Multi-cluster is a deliberate choice about blast radius, tenancy, regionality, and upgrade independence. It is not “we failed to standardize one cluster” — regulated teams, edge footprints, and large enterprises often require multiple API servers.

This page names the main SME-level tools and patterns. For tenant isolation inside one cluster, see Multi-tenancy and policy. For delivery mechanics (repos, sync, secrets), see GitOps — especially ApplicationSet-style patterns that render the same chart into many clusters.
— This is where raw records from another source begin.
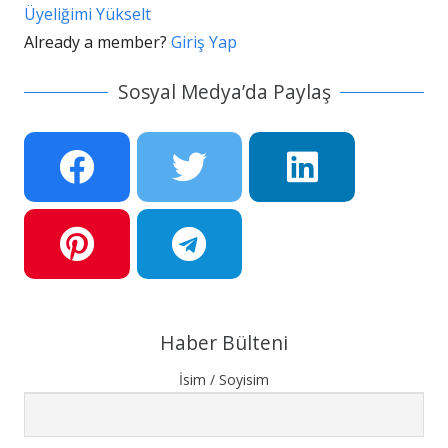
Üyeliğimi Yükselt
Already a member?
Giriş Yap
Sosyal Medya’da Paylaş
Haber Bülteni
İsim / Soyisim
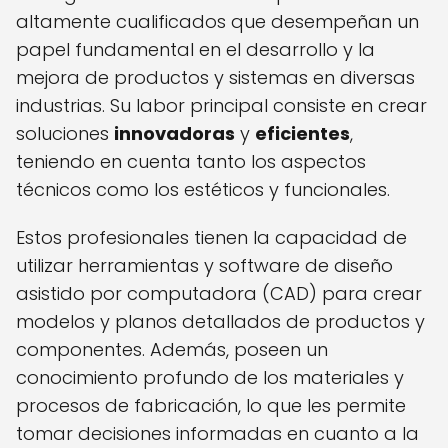
altamente cualificados que desempeñan un
papel fundamental en el desarrollo y la
mejora de productos y sistemas en diversas
industrias. Su labor principal consiste en crear
soluciones
innovadoras
y
eficientes
,
teniendo en cuenta tanto los aspectos
técnicos como los estéticos y funcionales.
Estos profesionales tienen la capacidad de
utilizar herramientas y software de diseño
asistido por computadora (CAD) para crear
modelos y planos detallados de productos y
componentes. Además, poseen un
conocimiento profundo de los materiales y
procesos de fabricación, lo que les permite
tomar decisiones informadas en cuanto a la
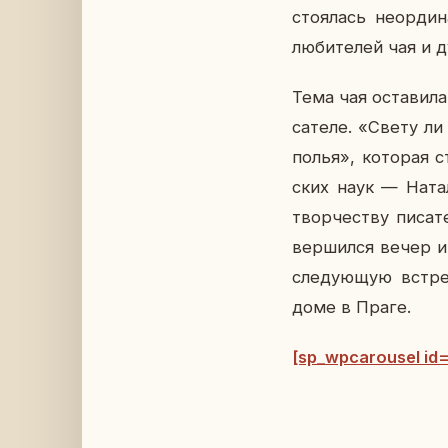
сто­я­лась неор­ди­
лю­би­те­лей чая и 
Тема чая оста­ви­ла 
са­те­ле. «Свету л
по­лья», ко­то­рая 
ских наук — На­та­л
твор­че­ству пи­са
вер­шил­ся вечер и
сле­ду­ю­щую встре
доме в Праге.
[sp_wpcarousel id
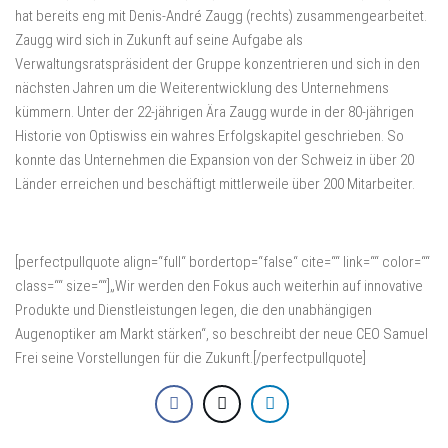
hat bereits eng mit Denis-André Zaugg (rechts) zusammengearbeitet.
Zaugg wird sich in Zukunft auf seine Aufgabe als
Verwaltungsratspräsident der Gruppe konzentrieren und sich in den
nächsten Jahren um die Weiterentwicklung des Unternehmens
kümmern. Unter der 22-jährigen Ära Zaugg wurde in der 80-jährigen
Historie von Optiswiss ein wahres Erfolgskapitel geschrieben. So
konnte das Unternehmen die Expansion von der Schweiz in über 20
Länder erreichen und beschäftigt mittlerweile über 200 Mitarbeiter.
[perfectpullquote align=“full“ bordertop=“false“ cite=““ link=““ color=““
class=““ size=““]„Wir werden den Fokus auch weiterhin auf innovative
Produkte und Dienstleistungen legen, die den unabhängigen
Augenoptiker am Markt stärken“, so beschreibt der neue CEO Samuel
Frei seine Vorstellungen für die Zukunft.[/perfectpullquote]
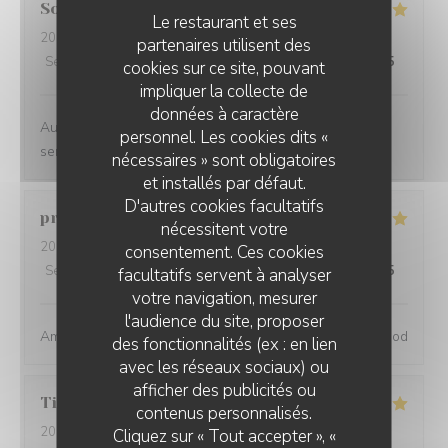
Sophie
S
Le restaurant et ses
2024-06-04
- 19:00 - Couverts 2
partenaires utilisent des
Service
:
4
/5
Ambiance
:
5
/5
Cuisine
:
4
/5
Qualité / Prix
:
4
/5
cookies sur ce site, pouvant
impliquer la collecte de
données à caractère
Au top !! Belle carte des vins , nourriture très bonne,
personnel. Les cookies dits «
service sympa :)
nécessaires » sont obligatoires
et installés par défaut.
D'autres cookies facultatifs
pranat
P
nécessitent votre
2024-06-06
- 20:00 - Couverts 3
consentement. Ces cookies
Service
:
5
/5
Ambiance
:
5
/5
Cuisine
:
5
/5
Qualité / Prix
:
5
/5
facultatifs servent à analyser
votre navigation, mesurer
l'audience du site, proposer
Amazing place, excellent service and great wine and food
des fonctionnalités (ex : en lien
avec les réseaux sociaux) ou
afficher des publicités ou
Tiphaine
B
contenus personnalisés.
2024-05-31
- 20:30 - Couverts 2
Cliquez sur « Tout accepter », «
  • Failure isolation — a bad CRD/webhook upgrade or etcd incident in cluster A does not take cluster B offline.
  • Version skew experiments — canary a minor Kubernetes upgrade on a small cluster before the fleet.
  • Data residency — separate clusters per jurisdiction with no shared control plane.
  • Hard tenancy — some business units need cluster-admin-like freedom; separate clusters avoid impossible policy on a shared plane.

Costs include duplicated add-ons (CNI, DNS, ingress), identity integration per cluster, and observability correlation across boundaries.

Cluster API (CAPI) is a Kubernetes-style API for creating, upgrading, and deleting clusters themselves — usually by driving cloud provider machine APIs from a management cluster.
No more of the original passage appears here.